En ella cantan los pájaros y sus adoquines
son de hielo y no queman. Así, el paseante
puede contemplar los peces, los cangrejos
y una alfombra de plantaciones de coral
y posidonia. Y si mira más abajo, las naves hundidas
del tiempo. La música, el silencio y las palabras
ciertas son las únicas ordenanzas de esta ciudad
de la que hablo. El orden se sustenta solo
y el mal no existe, aunque acampe a los pies
de las murallas. De noche, brillan sus fogatas,
La geometría de los jardines es nuestro espejo.
No hay estatuas: piedra y lápidas
son vivienda para los vivos y los muertos,
pero no para honrar la memoria efímera
de lo que ha sido y sólo es en el recuerdo
de los que lo conocieron. En esta ciudad
escribo sobre el ciclo de las estaciones
y el distinto ritmo que marca la vida
de los hombres. Amo la mirada y la piel
de las mujeres, cuando éstas desean ser amadas.
Si no, vivo solo.
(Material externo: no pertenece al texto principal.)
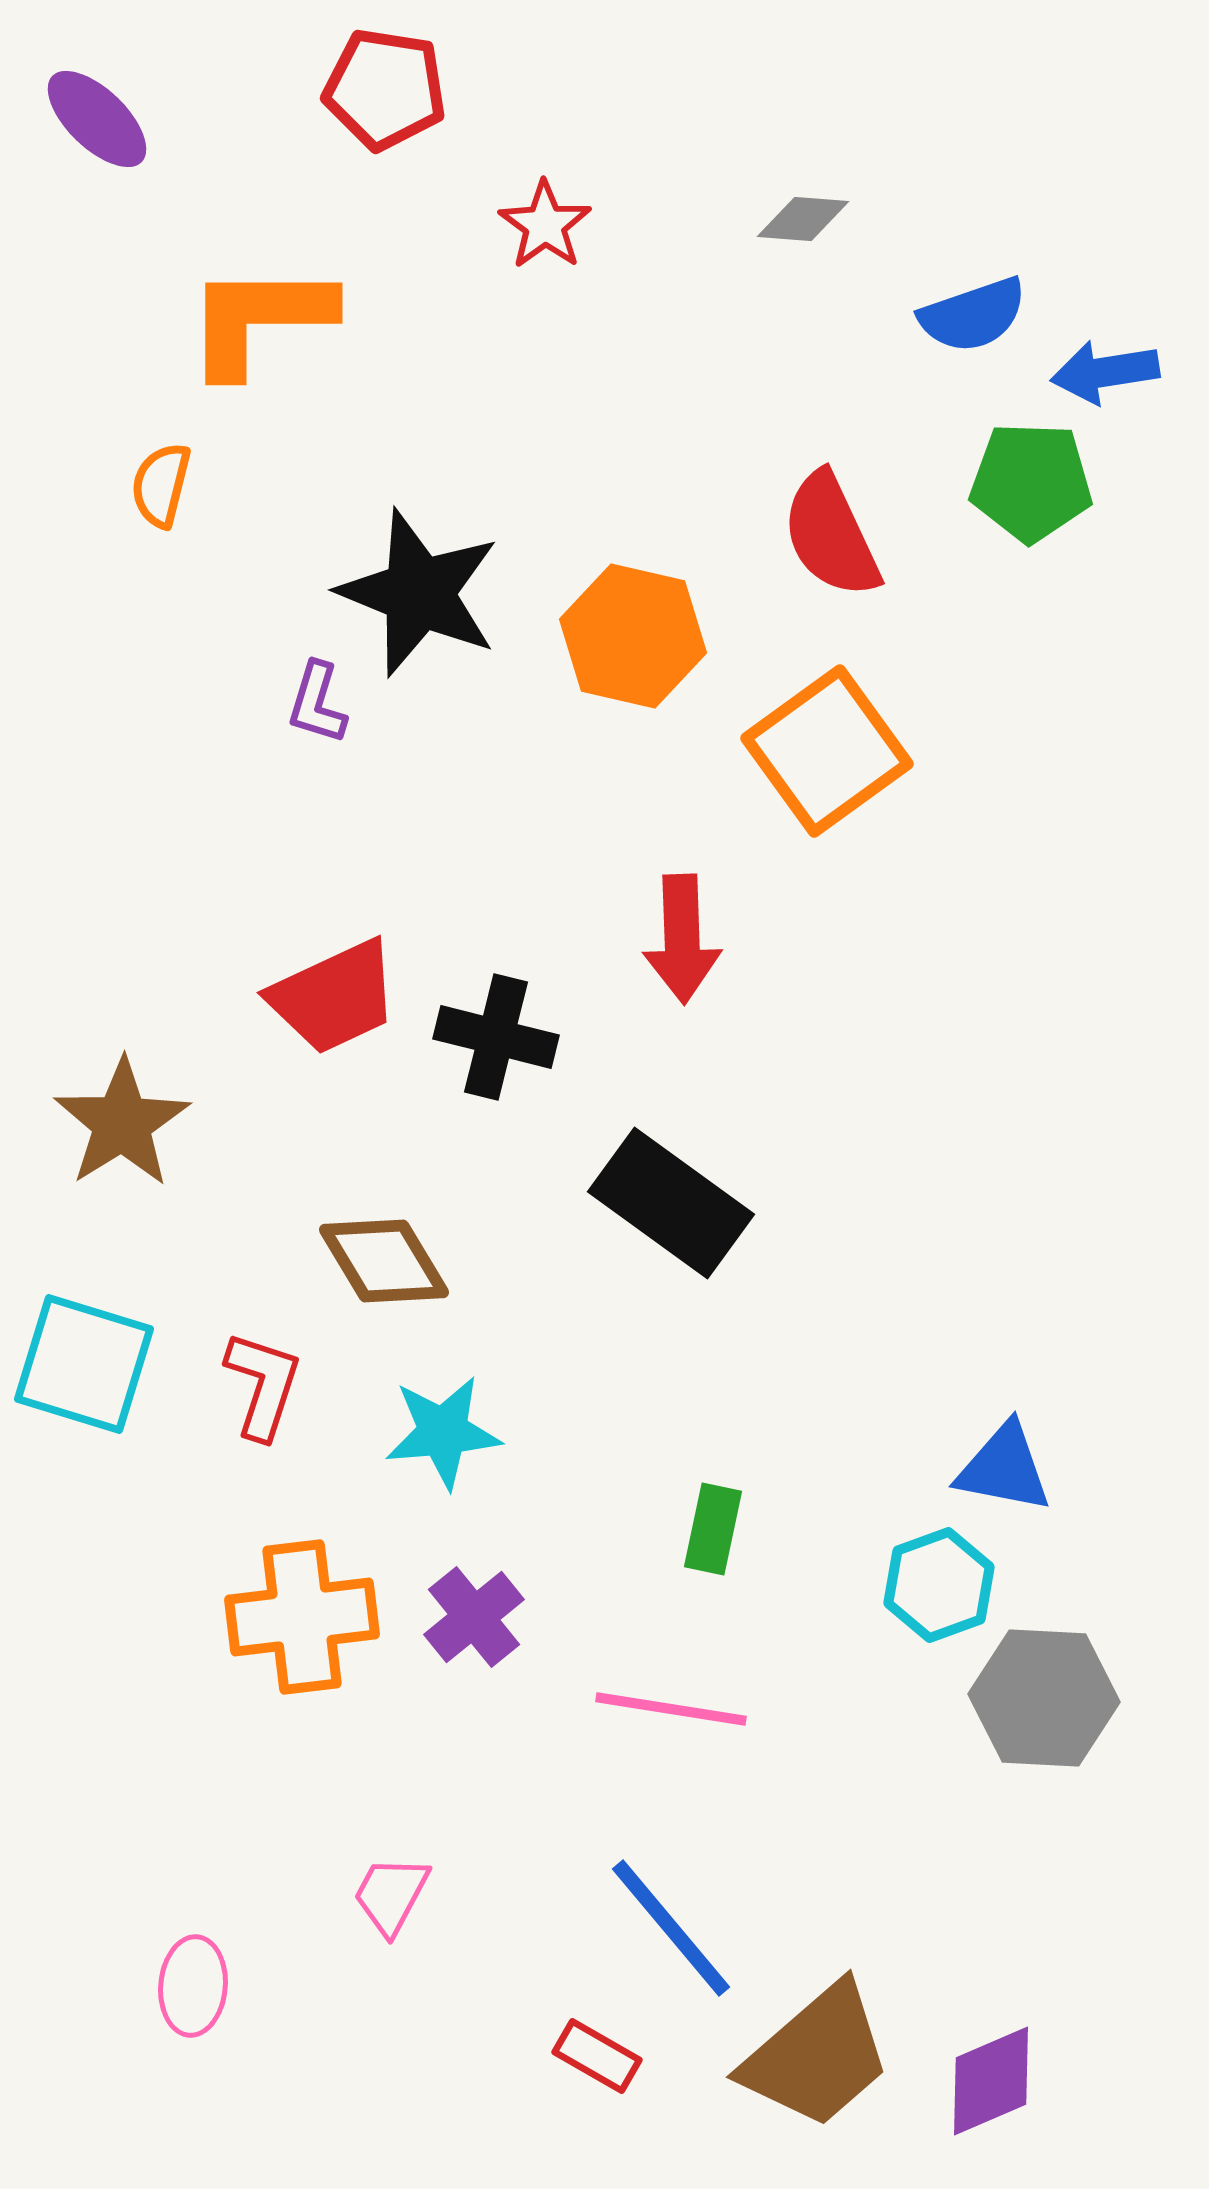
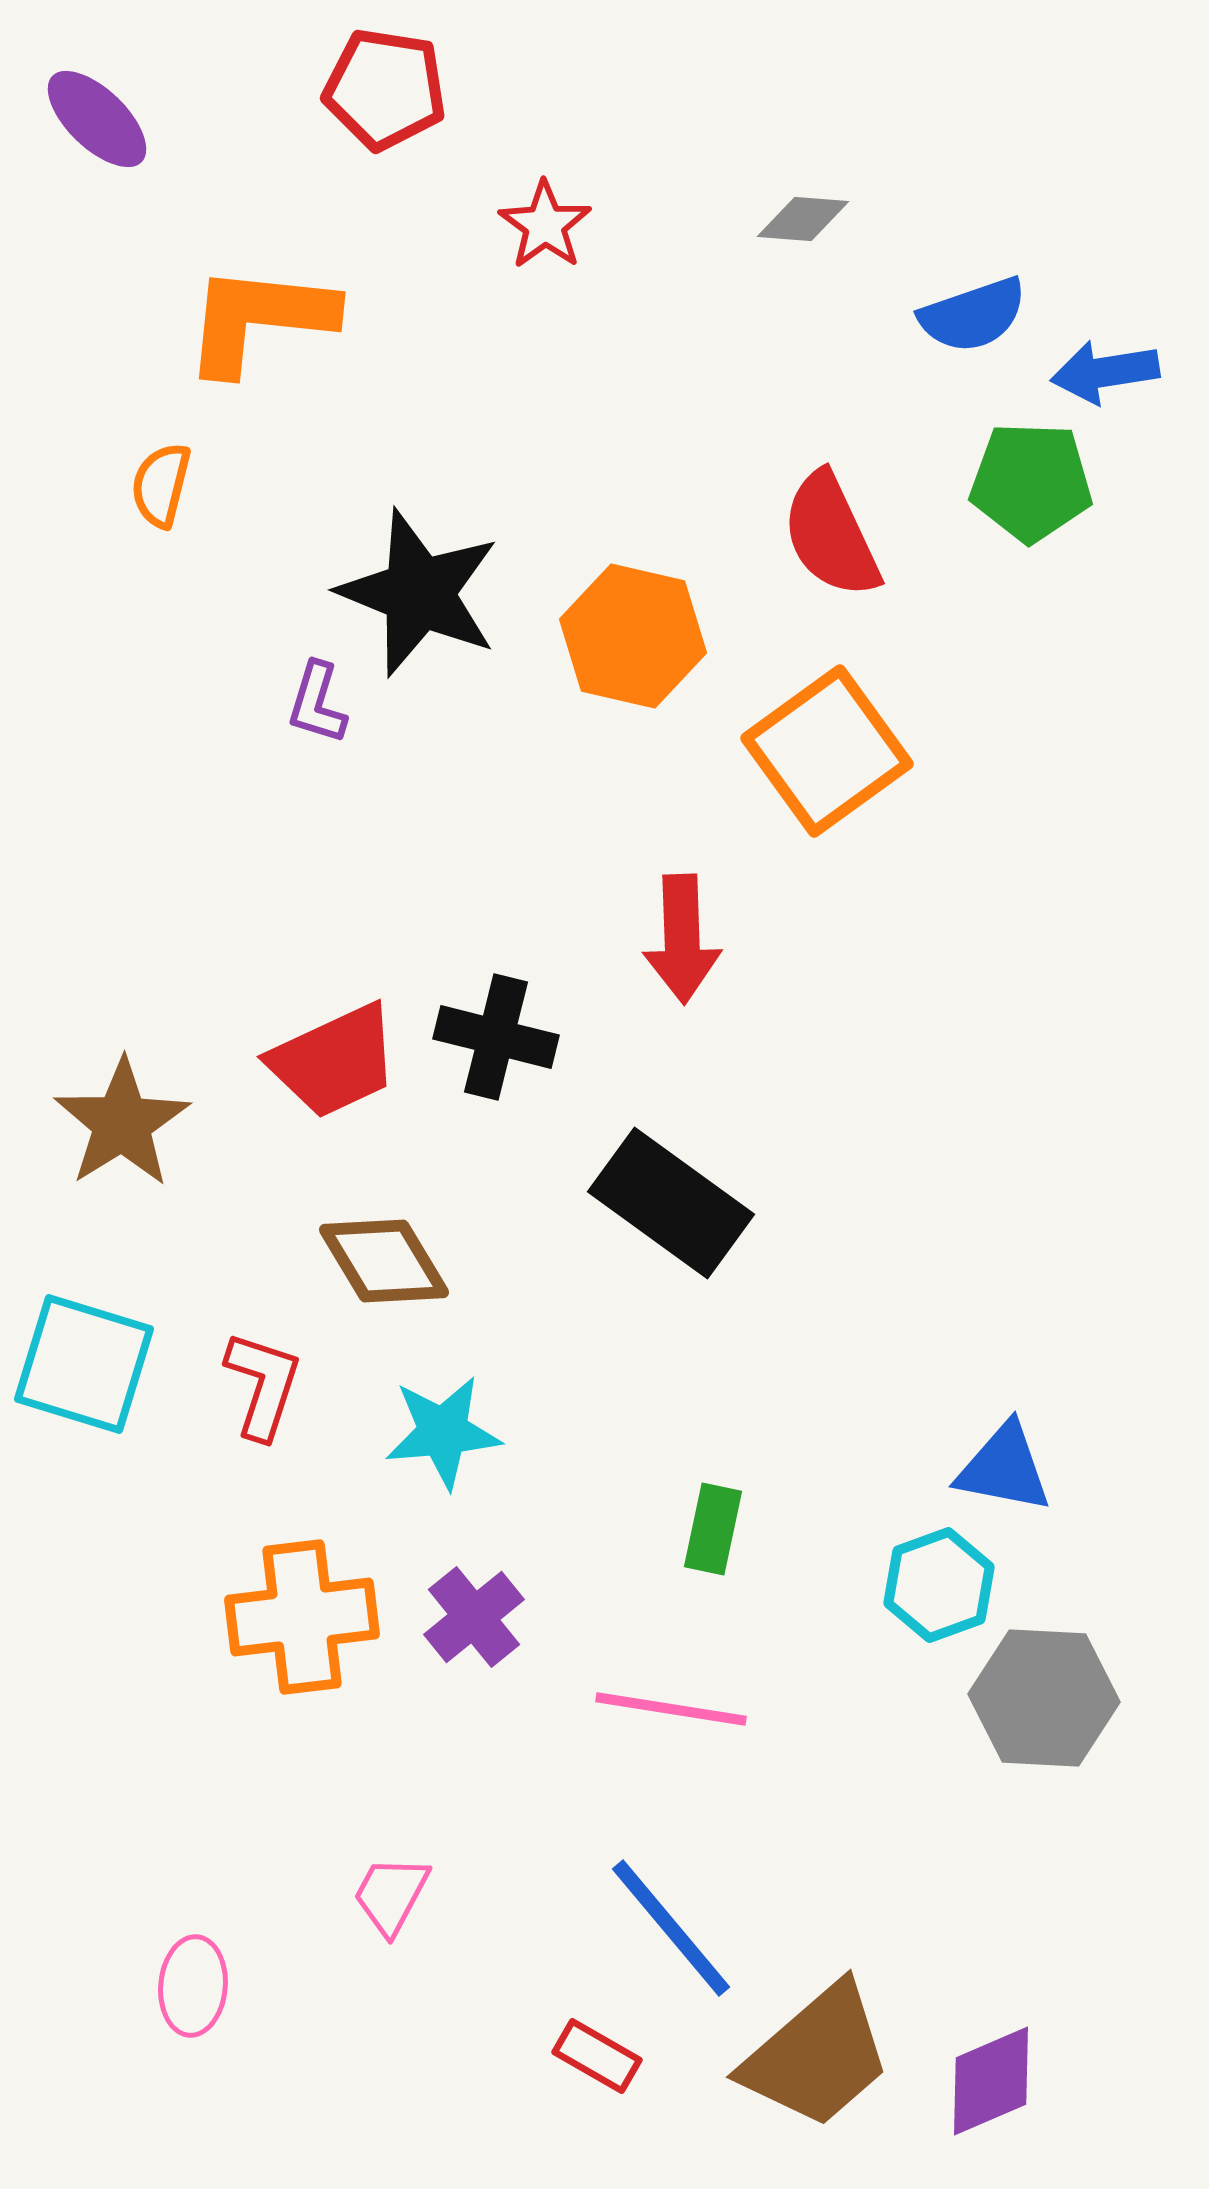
orange L-shape: rotated 6 degrees clockwise
red trapezoid: moved 64 px down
Y los niños me señalan riendo,
para que no olvide lo que fui antes de habitar
esta vieja casa que el sol dora al atardecer.
La historia es cementerio de dinastías olvidadas:
aquí no somos víctimas de los tiranos
y la maledicencia es sólo un juego más
cuando el cielo se oscurece y luego llueve.
Agua, pan, vino, sal, aceite o fruta
son monedas de uso corriente. El oro
y la plata no existen. La miseria tampoco.
Soy el escriba de la ciudad donde vivo.
Aprendo de los filósofos y admiro las novelas
que fueron escritas para celebrar el amor
y mirar a los ojos del tiempo sin perder la razón.
Mi oficio son las cartas de los que no saben
decirse. Descifro sus emociones y relato
sus sentimientos. Y esas emociones
y esos sentimientos son entonces los míos.
Nunca cobro por mi trabajo: agradezco
sus encargos, que me permiten sentirme vivo.